How Ukrainian citizens help win the battle for Kyiv

At great risk to themselves, the villagers shared tips and Google Maps locations with local officials, turning the highway running between the Russian border and Kyiv into a major military defeat for Moscow. The intelligence they obtained helped launch Ukrainian fire on several Russian units.

The strategy underpinned fierce Ukrainian resistance as villagers put themselves and their homes on the front lines, turning quiet rural life into an uncomfortable and sometimes deadly coexistence with Russian troops.

Natalia Mohilny, a housewife in Novi Bykiv, said, “Everyone here was doing everything for our boys to complete the movement of the Russian army,” called to the soldiers’ locations in and around the village, where the locals said that the Russians had established one. Mobile crematoriums to take out the dead.

Ms Mohilny’s own two-story home was shelled during the exchange, and a gunfight with Ukrainian troops eventually leveled the village’s main hospital, where Russian soldiers kept ammunition and armored personnel carriers.

“No one wants destruction, but we Russians wanted even less,” she said. “Not having a fireplace means we’ll have to wait to use a wood oven, but that’s okay.”

Ukrainian officials and defense analysts said attacks against incoming Russian formations prevented vital reinforcements and supplies from reaching Kyiv from the east, leaving fewer and fewer supplies to Moscow’s troops. By the end of March, Russia had decided that its attempt to capture Kyiv had failed and had resettled its forces to the east of the country.

Russia’s most concentrated push on Kyiv came from the north, where successive columns of armor tried to take the capital. But the Russians had long relied on a supply route on Highway 7, a 230-mile route from the Ukrainian city of Sumy near Kyiv. It was there that the Ukrainian resistance deepened the organizational problems facing the Russians.

Military analysts say that the Russian military was unable to solve many of the logistical problems of the Soviet Union-era Red Army. Throughout history, military problems have undermined many military operations, with the military facing tight budgets, sometimes skimping on logistics to focus on new weapons and combat forces.

One of the largest battles fought around Highway 7 was around the Kyiv suburb of Brovry, where two regiments of the 90th Guards Tank Division of Russia were attacked by Ukrainian antitank weapons and artillery attacks, which were in front of the Russian column. and aimed at the rear.

Tetyana Chornovol, a former Ukrainian lawmaker who fought Russian troops with anti-tank weapons at the Battle of Brovary, said intelligence provided by villagers on the highway was vital to artillery units.

Russian-occupied villagers on this road in late February struggled to inform Ukrainian authorities about the status of Russian troops, artillery and tanks. At the beginning of the occupation, Ukrainians called the point of contact they were most familiar with, the police.

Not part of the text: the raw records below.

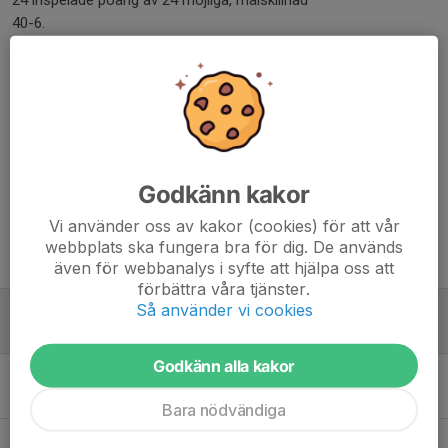
24 inspelade poäng av 24 möjliga, målskillnad
40-6.
I seriespelet från hösten 2025 har vi nu faktiskt hela 14 raka
vinster.
En spännande höst väntar där vi har gett oss själva ett bra
utgångsläge inför den andra halvan.
Dela nyhet
Godkänn kakor
Vi använder oss av kakor (cookies) för att vår
webbplats ska fungera bra för dig. De används
Tidigare nyheter
även för webbanalys i syfte att hjälpa oss att
förbättra våra tjänster.
Så använder vi cookies
3-0 vinst på Rudevi mot HAIF
26 jun, 15:00
0
Godkänn alla kakor
Vinst i toppmötet mot Munkedals IF
8 jun, 09:00
0
Bara nödvändiga
3 nya poäng i derbyt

“There were very professional divisions of Russian troops traveling between Sumy and Brovari, and these divisions tried to hide in the forests and therefore the information was important,” said Kyiv region police chief Andrey Nebitov.

To streamline the process for Ukrainian defenders, the country’s Ministry of Digital Transformation launched chatbots on the popular Telegram messaging app, which lets Ukrainians share the locations of Russian soldiers online in a single database that can be accessed through the country’s security service. Gone from The capital’s Kyiv digital app, which once helped people pay parking tickets and notify residents of temporary water cuts, was reconfigured to allow users to view Russian military activities and view them as military personnel of the armed forces. to help provide employees.

Oleg Zhdanov, an independent military expert from Ukraine, said: “The information was given to all general staff and it was checked, triangulated with other data and if the information was confirmed we would shoot to kill.” ” “The information was especially important in the first weeks of the conflict when columns of armor were coming straight down the road.”

In the weeks that followed, he said, the ability to withhold fuel, water and food supplies helped dampen the performance of Russia’s troops around Kyiv.

The platforms gave instructions to provide “location, movement, quantity of military equipment and quantity of personnel captured”. Russian soldier.

“Whatever I had on my phone, I deleted it as soon as I sent it,” said Natalia Yermak, a villager from Staryi Bykiv.

Others were less fortunate.

Her father said that in mid-March, 15 Russian soldiers broke into the nearby home of Victoria Andrusha, who was sending Russian armor types and numbers to a Ukrainian police officer. He said he was taken into custody on March 24 and since then there has been no trial.

By the time the Russians retreated from their attempt on Kyiv, they were already convinced they were surrounded by enemies.

Galina, a retired woman from the village of Priputny, who was on her way to the Russian troops and exit from the Kyiv region, said that the Russian soldiers, as they were leaving, commanded her home, where dozens of people were bedridden. Stayed the night in, on the floor and in the yard.

“When they left, they set it on fire and left behind a fire,” she said.